Could this pretimeout feature be something that other drivers could
benefit
too?
yes , as you may know, I am making a patch for pretimeout support in
watchdog framework
I can see that it does not do anything else except call panic() before
letting the watchdog expire. This is something that could be emulated
easily
by the watchdog core for drivers that don't know anything about
pretimeouts
at all.
For SBSA watchdog, there are two stage timeout, and according to kernel
doc:
----------------------
Pretimeouts:
Some watchdog timers can be set to have a trigger go off before the
actual time they will reset the system. This can be done with an NMI,
interrupt, or other mechanism. This allows Linux to record useful
information (like panic information and kernel coredumps) before it
resets.
----------------------
I think panic() is the right way to do now. but people may also need
to config :
PANIC_TIMEOUT [!=0]
KEXEC
KDUMP
for debug reason
Yes, so basically if we hit pretimeout, we probably have already crashed.
yes, for now , I only use panic(), but at the beginning, I offer
user some options:
https://lists.linaro.org/pipermail/linaro-acpi/2015-April/004350.html
The only difference is that we now have some seconds time to dump out useful
data and then either reboot or let the actual watchdog reset take care of
resetting the device. panic() sounds like a good thing to do. Maybe you
could also dump registers on other CPUs too or try to get out some other
useful information about the kernel in case it has crashed or something.
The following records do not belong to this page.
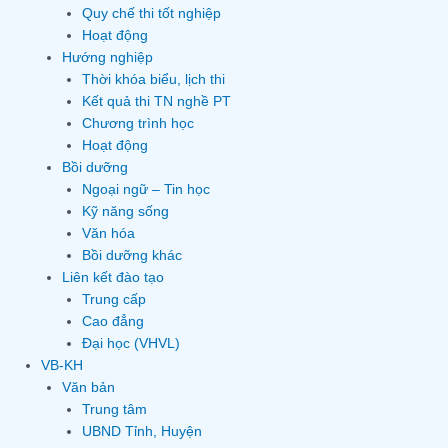
Quy chế thi tốt nghiệp
Hoạt động
Hướng nghiệp
Thời khóa biểu, lịch thi
Kết quả thi TN nghề PT
Chương trình học
Hoạt động
Bồi dưỡng
Ngoại ngữ – Tin học
Kỹ năng sống
Văn hóa
Bồi dưỡng khác
Liên kết đào tạo
Trung cấp
Cao đẳng
Đại học (VHVL)
VB-KH
Văn bản
Trung tâm
UBND Tỉnh, Huyện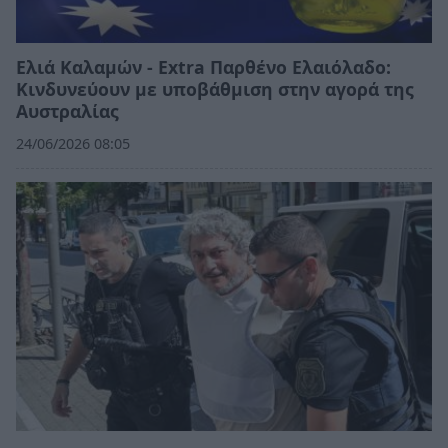
Ελιά Καλαμών - Extra Παρθένο Ελαιόλαδο:
Κινδυνεύουν με υποβάθμιση στην αγορά της
Αυστραλίας
24/06/2026 08:05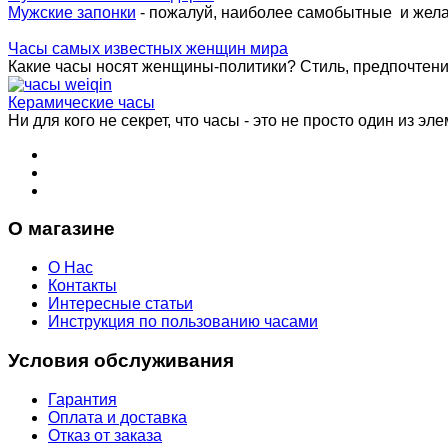
Мужские запонки
- пожалуй, наиболее самобытные и жел
Часы самых известных женщин мира
Какие часы носят женщины-политики? Стиль, предпочтения 
Керамические часы
Ни для кого не секрет, что часы - это не просто один из эле
О магазине
О Нас
Контакты
Интересные статьи
Инструкция по пользованию часами
Условия обслуживания
Гарантия
Оплата и доставка
Отказ от заказа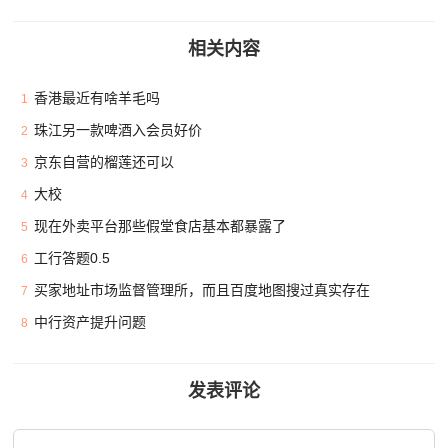
相关内容
香港最近有啥羊毛吗
1
珠江另一款啤酒入会员好价
2
京东自营的榴莲还可以
3
大校
4
现在外卖平台那些假堂食店基本都暴露了
5
工行答题0.5
6
买家地址市场监督管理所，而且百度地图搜过真实存在
7
中行资产提升问题
8
发表评论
But
I'm just guessing.
yes, that is my thought.
because there is the kdump support in panic(), so that can give use a
chance to figure out why the watchdog wasn't fed.
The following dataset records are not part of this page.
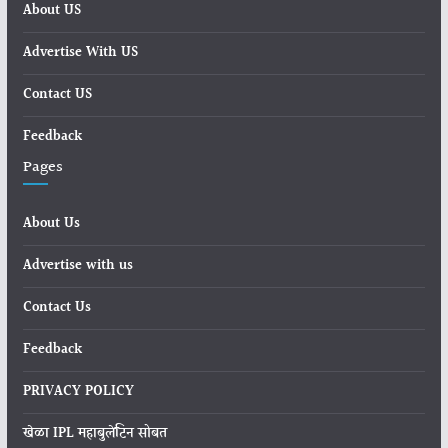
About US
Advertise With US
Contact US
Feedback
Pages
About Us
Advertise with us
Contact Us
Feedback
PRIVACY POLICY
खेळा IPL महाबुलेटिन सोबत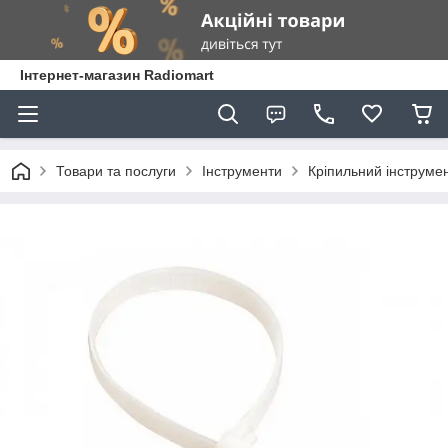
Інтернет-магазин Radiomart
Товари та послуги
Інструменти
Кріпильний інструме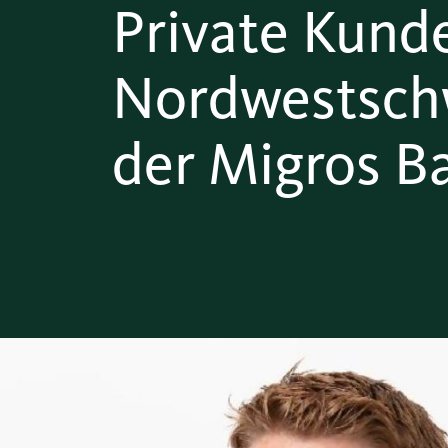
Private Kund
Nordwestsch
der Migros B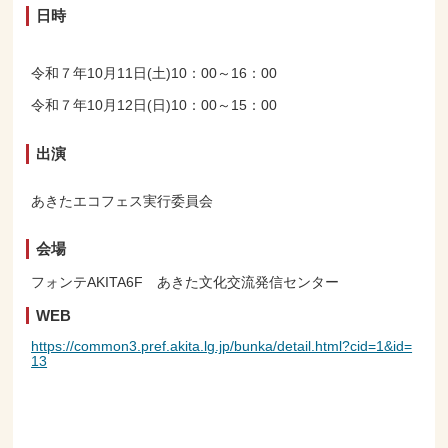
日時
令和７年10月11日(土)10：00～16：00
令和７年10月12日(日)10：00～15：00
出演
あきたエコフェス実行委員会
会場
フォンテAKITA6F あきた文化交流発信センター
WEB
https://common3.pref.akita.lg.jp/bunka/detail.html?cid=1&id=
13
The way I was planning the API change there would need to be a small
change
with each watchdog driver in order to let the watchdog core take over
generic behaviour on behalf of the driver. My goal was to make the change
so
that each driver that gets converted to the new API extensions gets a
support for early-timeout-sec for free, without needing to enable support
for it any way. If the API was designed properly, also pretimeouts could
be
handled easily and maybe even so that other drivers could have that
feature
even though their hardware does not explicitly give any support for it.
could you please point out your patch , then I can learn your idea :-)
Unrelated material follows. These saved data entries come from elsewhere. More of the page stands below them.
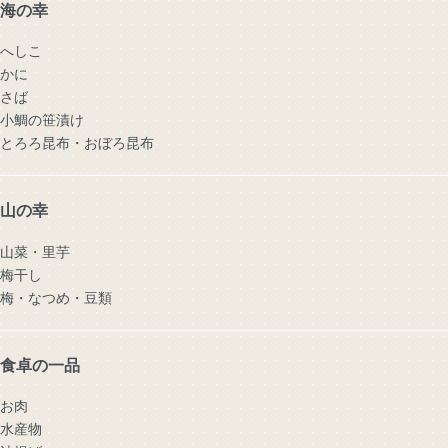
海の幸
へしこ
かに
さば
小鯛の笹漬け
とろろ昆布・おぼろ昆布
山の幸
山菜・里芋
梅干し
梅・なつめ・豆類
食卓の一品
お肉
水産物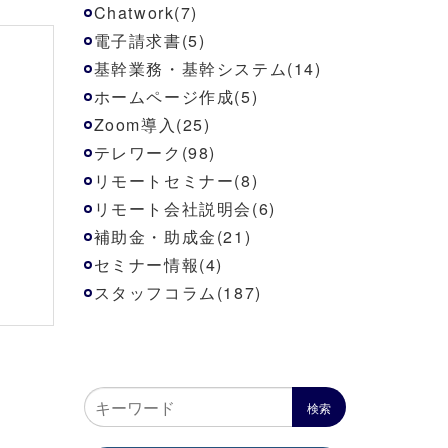
Chatwork(7)
電子請求書(5)
基幹業務・基幹システム(14)
ホームページ作成(5)
Zoom導入(25)
テレワーク(98)
リモートセミナー(8)
リモート会社説明会(6)
補助金・助成金(21)
セミナー情報(4)
スタッフコラム(187)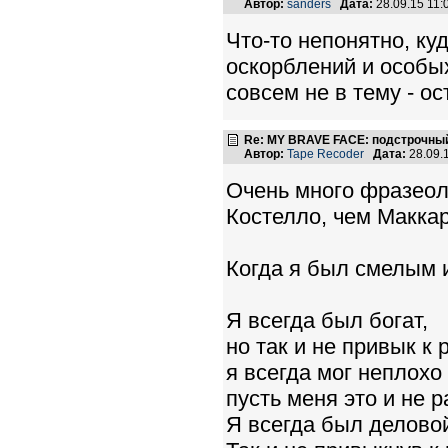
Автор:
sanders
Дата:
28.09.15 11
Что-то непонятно, к
оскорблений и особых
совсем не в тему - ос
Re: MY BRAVE FACE: подстрочный
Автор:
Tape Recoder
Дата:
28.09.
Очень много фразеоло
Костелло, чем Маккар
Когда я был смелым 
Я всегда был богат,
но так и не привык к 
я всегда мог неплохо
пусть меня это и не 
Я всегда был делово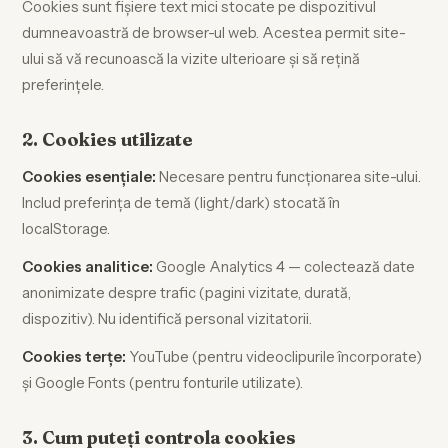
Cookies sunt fișiere text mici stocate pe dispozitivul
dumneavoastră de browser-ul web. Acestea permit site-
ului să vă recunoască la vizite ulterioare și să rețină
preferințele.
2. Cookies utilizate
Cookies esențiale:
Necesare pentru funcționarea site-ului.
Includ preferința de temă (light/dark) stocată în
localStorage.
Cookies analitice:
Google Analytics 4 — colectează date
anonimizate despre trafic (pagini vizitate, durată,
dispozitiv). Nu identifică personal vizitatorii.
Cookies terțe:
YouTube (pentru videoclipurile încorporate)
și Google Fonts (pentru fonturile utilizate).
3. Cum puteți controla cookies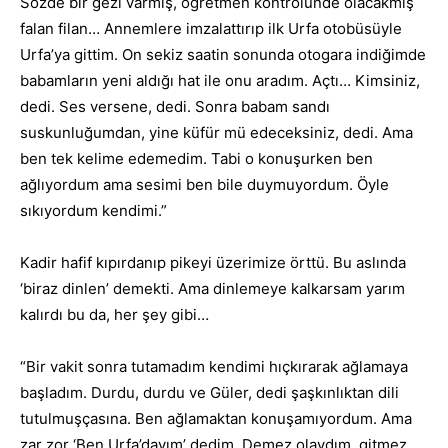
Sözde bir gezi varmış, öğretmen kontrolünde olacakmış
falan filan… Annemlere imzalattırıp ilk Urfa otobüsüyle
Urfa’ya gittim. On sekiz saatin sonunda otogara indiğimde
babamların yeni aldığı hat ile onu aradım. Açtı… Kimsiniz,
dedi. Ses versene, dedi. Sonra babam sandı
suskunluğumdan, yine küfür mü edeceksiniz, dedi. Ama
ben tek kelime edemedim. Tabi o konuşurken ben
ağlıyordum ama sesimi ben bile duymuyordum. Öyle
sıkıyordum kendimi.”
Kadir hafif kıpırdanıp pikeyi üzerimize örttü. Bu aslında
‘biraz dinlen’ demekti. Ama dinlemeye kalkarsam yarım
kalırdı bu da, her şey gibi…
“Bir vakit sonra tutamadım kendimi hıçkırarak ağlamaya
başladım. Durdu, durdu ve Güler, dedi şaşkınlıktan dili
tutulmuşçasına. Ben ağlamaktan konuşamıyordum. Ama
zar zor ‘Ben Urfa’dayım’ dedim. Demez olaydım, gitmez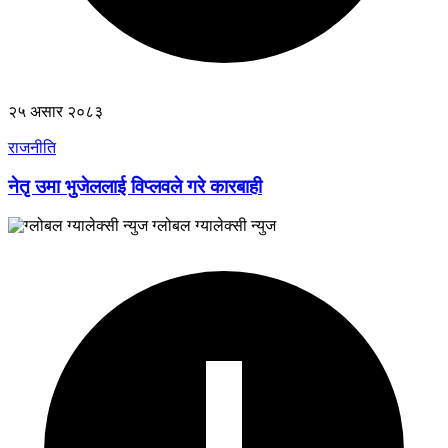
२५ असार २०८३
राजनीति
नेतृ उमा भुजेललाई विप्लवले गरे कारबाही
ग्लोबल ग्यालेक्सी न्युज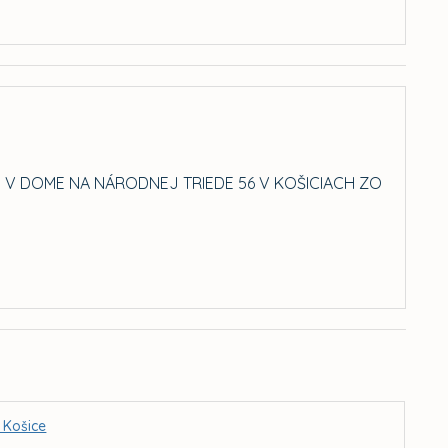
 V DOME NA NÁRODNEJ TRIEDE 56 V KOŠICIACH ZO
 Košice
For now , I am working on a common "Pretimeouts" following the concept
in kernel doc.
Any thoughts?
my thoughts is in my pretimeout patch , would you provide some suggestion
?
Here is an archive link to my patch set:
http://www.spinics.net/lists/linux-watchdog/msg06473.html
Ah , cool, I can see some common in your patch. Thanks :-)
See if I can learn something from your patches
Your patch set is adding a new call to the core for adjusting the
pretimoeut, which is probably a good thing in case the driver needs special
handling for it anyway. But if the core had capability to emulate pretimeout
for drivers that can't support it in hardware, it would be good if there was
a way for the core to support it even though the driver had zero code for
it. The core also has watchdog_init_timeout() right now but even that is not
called from that many drivers. I would like to fix that too so that drivers
would not need to bother so much about it but let core take care of it more.
This is why I proposed the watchdog_init_params() call that could dig all
the generic parameters from device tree on behalf of the driver. This is
where I though timeout and early-timeout-sec parameters would be parsed from
device tree, but it could also parse pretimeout parameter as well.
Apparently Guenter did not like my approach so we might need some other way
to do it.
I am using pretimeout, because SBSA watchdog hardware support two
stages timeout,
I am reusing the existing kernel concept, but your early_timeout_sec
is a new concept.
If you check my previous patchset , you will see : at the beginning,
pretimeout support is not a generic features in my patchset.
Then Arnd suggest that I can try to make pretimeout into watchdog
framework, and Guenter said :"Makes sense."
So I am still trying to improve pretimeout support :-)
If I can make pretimeout merged, may be you can try pretimeout to
implement early_timeout_sec function?
It is up to the maintainers, I will try my best.